▸ **Exercise input**:
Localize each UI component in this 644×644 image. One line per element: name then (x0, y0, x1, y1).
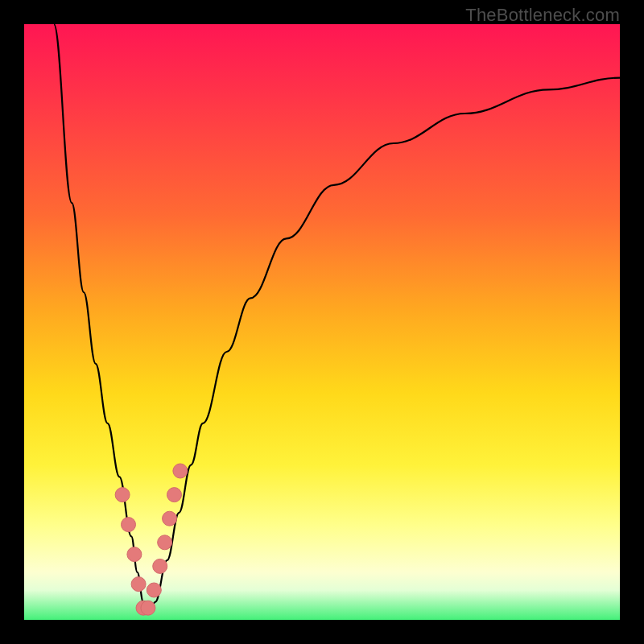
highlight-dot (173, 464, 188, 478)
highlight-dot (127, 547, 142, 562)
highlight-dot (167, 488, 181, 502)
highlight-dot (131, 577, 146, 592)
highlight-dot (122, 518, 136, 532)
highlight-dot (147, 583, 161, 597)
highlight-dot (163, 511, 177, 526)
bottleneck-curve (54, 24, 620, 614)
highlighted-points (115, 464, 188, 615)
chart-svg (24, 24, 620, 620)
highlight-dot (158, 535, 172, 550)
chart-frame: TheBottleneck.com (0, 0, 644, 644)
plot-area (24, 24, 620, 620)
highlight-dot (153, 559, 167, 573)
watermark-text: TheBottleneck.com (465, 5, 620, 26)
highlight-dot (141, 601, 155, 615)
highlight-dot (115, 488, 130, 502)
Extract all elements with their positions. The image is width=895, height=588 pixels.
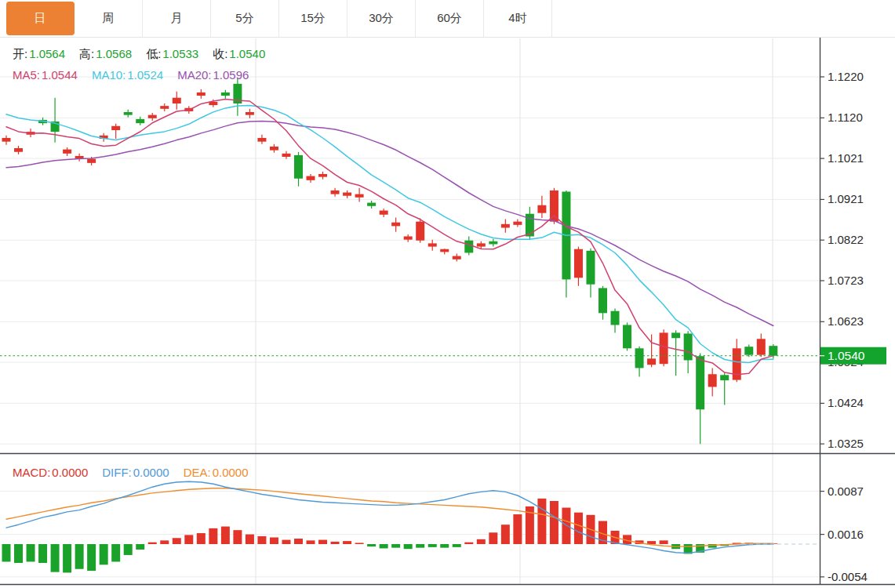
macd-histogram-bar — [14, 544, 23, 563]
candle-up — [318, 174, 327, 177]
open-label: 开: — [13, 47, 27, 61]
ma20-label: MA20: — [177, 68, 211, 82]
price-tick-label: 1.0921 — [828, 192, 864, 205]
open-value: 1.0564 — [29, 47, 65, 61]
candle-up — [513, 222, 522, 225]
macd-label: MACD: — [13, 466, 50, 480]
macd-histogram-bar — [416, 544, 424, 548]
candle-up — [501, 224, 510, 228]
price-tick-label: 1.1220 — [828, 70, 864, 83]
macd-histogram-bar — [270, 537, 278, 544]
diff-line — [6, 481, 773, 553]
macd-histogram-bar — [404, 544, 413, 549]
ma10-label: MA10: — [92, 68, 126, 82]
macd-histogram-bar — [331, 542, 340, 544]
legend-ohlc-item-low: 低:1.0533 — [146, 47, 198, 61]
macd-histogram-bar — [537, 499, 546, 544]
macd-histogram-bar — [160, 540, 169, 544]
candle-down — [720, 375, 729, 380]
candle-down — [464, 241, 473, 253]
macd-histogram-bar — [367, 544, 376, 546]
candle-up — [257, 138, 266, 142]
legend-ma-item-ma5: MA5:1.0544 — [13, 68, 78, 82]
macd-histogram-bar — [428, 544, 437, 547]
macd-histogram-bar — [307, 540, 315, 544]
macd-histogram-bar — [453, 544, 461, 547]
low-value: 1.0533 — [162, 47, 198, 61]
dea-label: DEA: — [184, 466, 211, 480]
macd-histogram-bar — [184, 535, 193, 544]
ma20-value: 1.0596 — [213, 68, 249, 82]
candle-up — [757, 339, 766, 354]
candle-up — [550, 191, 558, 222]
legend-ohlc-item-close: 收:1.0540 — [213, 47, 265, 61]
price-tick-label: 1.0325 — [828, 437, 864, 450]
candle-down — [769, 346, 777, 356]
dea-value: 0.0000 — [213, 466, 249, 480]
macd-histogram-bar — [197, 533, 206, 544]
ma-legend: MA5:1.0544MA10:1.0524MA20:1.0596 — [13, 68, 249, 82]
macd-histogram-bar — [380, 544, 388, 548]
candle-down — [367, 203, 376, 206]
candle-down — [586, 251, 595, 285]
candle-down — [124, 112, 133, 115]
macd-histogram-bar — [464, 543, 473, 544]
macd-histogram-bar — [111, 544, 120, 561]
candle-down — [623, 325, 631, 348]
macd-histogram-bar — [257, 536, 266, 544]
high-value: 1.0568 — [96, 47, 132, 61]
legend-ohlc-item-open: 开:1.0564 — [13, 47, 65, 61]
ma5-label: MA5: — [13, 68, 40, 82]
candle-up — [160, 106, 169, 109]
candle-up — [660, 332, 668, 364]
candle-up — [87, 159, 96, 163]
macd-histogram-bar — [660, 540, 668, 544]
ma20-line — [6, 121, 773, 325]
candle-up — [355, 194, 364, 198]
macd-histogram-bar — [282, 540, 290, 544]
macd-legend: MACD:0.0000DIFF:0.0000DEA:0.0000 — [13, 466, 249, 480]
macd-histogram-bar — [574, 513, 583, 544]
macd-histogram-bar — [87, 544, 96, 571]
legend-ma-item-ma20: MA20:1.0596 — [177, 68, 249, 82]
low-label: 低: — [146, 47, 161, 61]
candle-up — [391, 223, 400, 227]
candle-down — [598, 288, 607, 313]
candle-up — [574, 249, 583, 278]
last-price-badge-label: 1.0540 — [828, 349, 865, 362]
trading-chart-app: 日周月5分15分30分60分4时 1.12201.11201.10211.092… — [0, 0, 895, 588]
price-tick-label: 1.1021 — [828, 151, 864, 165]
candle-down — [136, 119, 144, 123]
candle-down — [684, 333, 693, 360]
close-label: 收: — [213, 47, 227, 61]
candle-up — [2, 138, 11, 142]
candle-down — [635, 348, 644, 368]
macd-histogram-bar — [38, 544, 47, 563]
candle-down — [611, 311, 620, 325]
price-tick-label: 1.0822 — [828, 233, 864, 246]
candle-up — [197, 93, 206, 96]
macd-histogram-bar — [2, 544, 11, 561]
candle-down — [221, 93, 230, 96]
candle-down — [671, 332, 680, 338]
candle-up — [111, 126, 120, 130]
macd-histogram-bar — [209, 528, 217, 544]
macd-value: 0.0000 — [52, 466, 88, 480]
macd-histogram-bar — [221, 527, 230, 544]
candle-up — [307, 176, 315, 180]
candle-down — [294, 155, 303, 179]
candle-up — [416, 222, 424, 241]
macd-tick-label: -0.0054 — [828, 570, 868, 583]
chart-canvas[interactable]: 1.12201.11201.10211.09211.08221.07231.06… — [0, 0, 895, 588]
candle-up — [440, 249, 449, 252]
candle-up — [428, 243, 437, 246]
candle-up — [173, 98, 181, 103]
candle-up — [708, 374, 717, 387]
macd-histogram-bar — [27, 544, 35, 561]
macd-tick-label: 0.0087 — [828, 485, 864, 498]
macd-tick-label: 0.0016 — [828, 528, 864, 541]
macd-histogram-bar — [343, 541, 351, 544]
legend-macd-item-macd: MACD:0.0000 — [13, 466, 88, 480]
candle-up — [331, 191, 340, 194]
ma10-line — [6, 106, 773, 363]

▸ **Task objective**: An exact copy of the records above is required, leaving out the pictures.

▸ **Output**:
Localize each UI component in this 644×644 image. One line per element: name then (x0, y0, x1, y1).
highlight-dot (173, 464, 188, 478)
highlight-dot (127, 547, 142, 562)
highlight-dot (167, 488, 181, 502)
highlight-dot (131, 577, 146, 592)
highlight-dot (122, 518, 136, 532)
highlight-dot (147, 583, 161, 597)
highlight-dot (163, 511, 177, 526)
bottleneck-curve (54, 24, 620, 614)
highlighted-points (115, 464, 188, 615)
chart-svg (24, 24, 620, 620)
highlight-dot (158, 535, 172, 550)
chart-frame: TheBottleneck.com (0, 0, 644, 644)
plot-area (24, 24, 620, 620)
highlight-dot (153, 559, 167, 573)
watermark-text: TheBottleneck.com (465, 5, 620, 26)
highlight-dot (141, 601, 155, 615)
highlight-dot (115, 488, 130, 502)
Extract all elements with their positions. The image is width=895, height=588 pixels.
macd-histogram-bar — [14, 544, 23, 563]
candle-up — [318, 174, 327, 177]
open-label: 开: — [13, 47, 27, 61]
ma20-label: MA20: — [177, 68, 211, 82]
price-tick-label: 1.0921 — [828, 192, 864, 205]
open-value: 1.0564 — [29, 47, 65, 61]
candle-up — [513, 222, 522, 225]
macd-label: MACD: — [13, 466, 50, 480]
macd-histogram-bar — [416, 544, 424, 548]
candle-up — [501, 224, 510, 228]
price-tick-label: 1.1220 — [828, 70, 864, 83]
macd-histogram-bar — [270, 537, 278, 544]
diff-line — [6, 481, 773, 553]
macd-histogram-bar — [404, 544, 413, 549]
ma10-label: MA10: — [92, 68, 126, 82]
macd-histogram-bar — [331, 542, 340, 544]
legend-ohlc-item-low: 低:1.0533 — [146, 47, 198, 61]
macd-histogram-bar — [537, 499, 546, 544]
macd-histogram-bar — [160, 540, 169, 544]
candle-down — [720, 375, 729, 380]
candle-down — [464, 241, 473, 253]
macd-histogram-bar — [367, 544, 376, 546]
candle-up — [257, 138, 266, 142]
legend-ma-item-ma5: MA5:1.0544 — [13, 68, 78, 82]
macd-histogram-bar — [428, 544, 437, 547]
macd-histogram-bar — [307, 540, 315, 544]
macd-histogram-bar — [453, 544, 461, 547]
low-value: 1.0533 — [162, 47, 198, 61]
dea-label: DEA: — [184, 466, 211, 480]
macd-histogram-bar — [184, 535, 193, 544]
ma20-value: 1.0596 — [213, 68, 249, 82]
candle-up — [757, 339, 766, 354]
candle-up — [550, 191, 558, 222]
legend-ohlc-item-close: 收:1.0540 — [213, 47, 265, 61]
price-tick-label: 1.0325 — [828, 437, 864, 450]
candle-down — [769, 346, 777, 356]
dea-value: 0.0000 — [213, 466, 249, 480]
macd-histogram-bar — [197, 533, 206, 544]
ma-legend: MA5:1.0544MA10:1.0524MA20:1.0596 — [13, 68, 249, 82]
macd-histogram-bar — [380, 544, 388, 548]
candle-down — [367, 203, 376, 206]
candle-down — [586, 251, 595, 285]
candle-down — [124, 112, 133, 115]
macd-histogram-bar — [464, 543, 473, 544]
macd-histogram-bar — [111, 544, 120, 561]
candle-down — [623, 325, 631, 348]
macd-histogram-bar — [257, 536, 266, 544]
high-value: 1.0568 — [96, 47, 132, 61]
legend-ohlc-item-open: 开:1.0564 — [13, 47, 65, 61]
ma5-label: MA5: — [13, 68, 40, 82]
candle-up — [160, 106, 169, 109]
candle-up — [660, 332, 668, 364]
candle-up — [87, 159, 96, 163]
macd-histogram-bar — [660, 540, 668, 544]
ma20-line — [6, 121, 773, 325]
candle-up — [355, 194, 364, 198]
macd-histogram-bar — [282, 540, 290, 544]
macd-legend: MACD:0.0000DIFF:0.0000DEA:0.0000 — [13, 466, 249, 480]
macd-histogram-bar — [574, 513, 583, 544]
macd-histogram-bar — [87, 544, 96, 571]
legend-ma-item-ma20: MA20:1.0596 — [177, 68, 249, 82]
low-label: 低: — [146, 47, 161, 61]
candle-up — [391, 223, 400, 227]
candle-down — [598, 288, 607, 313]
candle-up — [574, 249, 583, 278]
last-price-badge-label: 1.0540 — [828, 349, 865, 362]
trading-chart-app: 日周月5分15分30分60分4时 1.12201.11201.10211.092… — [0, 0, 895, 588]
price-tick-label: 1.1021 — [828, 151, 864, 165]
candle-down — [136, 119, 144, 123]
candle-down — [684, 333, 693, 360]
close-label: 收: — [213, 47, 227, 61]
candle-up — [2, 138, 11, 142]
candle-down — [635, 348, 644, 368]
macd-histogram-bar — [38, 544, 47, 563]
candle-down — [611, 311, 620, 325]
price-tick-label: 1.0822 — [828, 233, 864, 246]
candle-up — [197, 93, 206, 96]
macd-histogram-bar — [2, 544, 11, 561]
candle-down — [221, 93, 230, 96]
candle-down — [671, 332, 680, 338]
candle-up — [111, 126, 120, 130]
macd-histogram-bar — [209, 528, 217, 544]
macd-value: 0.0000 — [52, 466, 88, 480]
macd-histogram-bar — [221, 527, 230, 544]
candle-up — [307, 176, 315, 180]
candle-down — [294, 155, 303, 179]
candle-up — [416, 222, 424, 241]
macd-tick-label: -0.0054 — [828, 570, 868, 583]
chart-canvas[interactable]: 1.12201.11201.10211.09211.08221.07231.06… — [0, 0, 895, 588]
candle-up — [440, 249, 449, 252]
candle-up — [428, 243, 437, 246]
candle-up — [173, 98, 181, 103]
candle-up — [708, 374, 717, 387]
macd-histogram-bar — [27, 544, 35, 561]
macd-tick-label: 0.0087 — [828, 485, 864, 498]
macd-tick-label: 0.0016 — [828, 528, 864, 541]
macd-histogram-bar — [343, 541, 351, 544]
legend-macd-item-macd: MACD:0.0000 — [13, 466, 88, 480]
candle-up — [331, 191, 340, 194]
ma10-line — [6, 106, 773, 363]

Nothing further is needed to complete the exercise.